INFORMATION SHOWN:

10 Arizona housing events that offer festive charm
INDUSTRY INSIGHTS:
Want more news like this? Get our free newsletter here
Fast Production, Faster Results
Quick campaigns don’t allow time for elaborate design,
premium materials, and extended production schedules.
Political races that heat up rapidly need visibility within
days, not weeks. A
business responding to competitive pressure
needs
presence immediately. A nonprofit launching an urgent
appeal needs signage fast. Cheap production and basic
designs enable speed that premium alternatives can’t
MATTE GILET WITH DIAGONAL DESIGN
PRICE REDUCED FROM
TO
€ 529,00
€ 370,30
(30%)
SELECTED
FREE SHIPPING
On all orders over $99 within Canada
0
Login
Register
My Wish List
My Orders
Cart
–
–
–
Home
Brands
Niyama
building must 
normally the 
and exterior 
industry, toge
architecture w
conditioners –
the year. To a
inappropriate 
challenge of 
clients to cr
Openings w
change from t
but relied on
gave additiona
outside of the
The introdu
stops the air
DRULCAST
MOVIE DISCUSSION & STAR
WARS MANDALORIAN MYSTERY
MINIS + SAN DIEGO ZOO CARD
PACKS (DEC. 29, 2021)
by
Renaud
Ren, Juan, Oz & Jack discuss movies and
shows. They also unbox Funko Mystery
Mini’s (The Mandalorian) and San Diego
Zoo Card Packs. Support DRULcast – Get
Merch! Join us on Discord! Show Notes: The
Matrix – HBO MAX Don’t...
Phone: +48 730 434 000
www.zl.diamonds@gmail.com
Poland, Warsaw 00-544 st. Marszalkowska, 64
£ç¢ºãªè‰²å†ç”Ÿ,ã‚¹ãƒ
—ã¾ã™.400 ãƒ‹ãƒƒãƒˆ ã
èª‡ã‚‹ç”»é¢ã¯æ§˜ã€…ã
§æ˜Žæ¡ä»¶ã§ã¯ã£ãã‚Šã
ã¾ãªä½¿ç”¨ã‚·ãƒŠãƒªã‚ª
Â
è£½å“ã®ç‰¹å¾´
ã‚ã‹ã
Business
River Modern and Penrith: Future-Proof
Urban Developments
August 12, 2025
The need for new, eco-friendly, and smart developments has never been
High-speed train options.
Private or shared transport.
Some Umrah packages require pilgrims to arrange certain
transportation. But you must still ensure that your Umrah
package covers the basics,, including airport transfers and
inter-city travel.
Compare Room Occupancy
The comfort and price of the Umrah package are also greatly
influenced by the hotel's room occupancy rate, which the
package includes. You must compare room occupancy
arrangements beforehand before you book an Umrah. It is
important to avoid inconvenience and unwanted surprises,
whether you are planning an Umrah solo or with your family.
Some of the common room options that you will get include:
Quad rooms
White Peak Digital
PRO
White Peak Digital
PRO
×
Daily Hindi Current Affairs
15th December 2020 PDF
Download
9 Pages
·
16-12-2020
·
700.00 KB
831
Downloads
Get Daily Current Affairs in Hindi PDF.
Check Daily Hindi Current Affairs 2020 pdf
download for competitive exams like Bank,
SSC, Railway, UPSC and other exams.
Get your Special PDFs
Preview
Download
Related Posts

WHAT IS BEING ASKED: Copy, exactly and only, the lines above that begin with the one containing "clients to cr" and finish with the one containing "The need for".

OUTPUT:
clients to cr
Openings w
change from t
but relied on
gave additiona
outside of the
The introdu
stops the air
DRULCAST
MOVIE DISCUSSION & STAR
WARS MANDALORIAN MYSTERY
MINIS + SAN DIEGO ZOO CARD
PACKS (DEC. 29, 2021)
by
Renaud
Ren, Juan, Oz & Jack discuss movies and
shows. They also unbox Funko Mystery
Mini’s (The Mandalorian) and San Diego
Zoo Card Packs. Support DRULcast – Get
Merch! Join us on Discord! Show Notes: The
Matrix – HBO MAX Don’t...
Phone: +48 730 434 000
www.zl.diamonds@gmail.com
Poland, Warsaw 00-544 st. Marszalkowska, 64
£ç¢ºãªè‰²å†ç”Ÿ,ã‚¹ãƒ
—ã¾ã™.400 ãƒ‹ãƒƒãƒˆ ã
èª‡ã‚‹ç”»é¢ã¯æ§˜ã€…ã
§æ˜Žæ¡ä»¶ã§ã¯ã£ãã‚Šã
ã¾ãªä½¿ç”¨ã‚·ãƒŠãƒªã‚ª
Â
è£½å“ã®ç‰¹å¾´
ã‚ã‹ã
Business
River Modern and Penrith: Future-Proof
Urban Developments
August 12, 2025
The need for new, eco-friendly, and smart developments has never been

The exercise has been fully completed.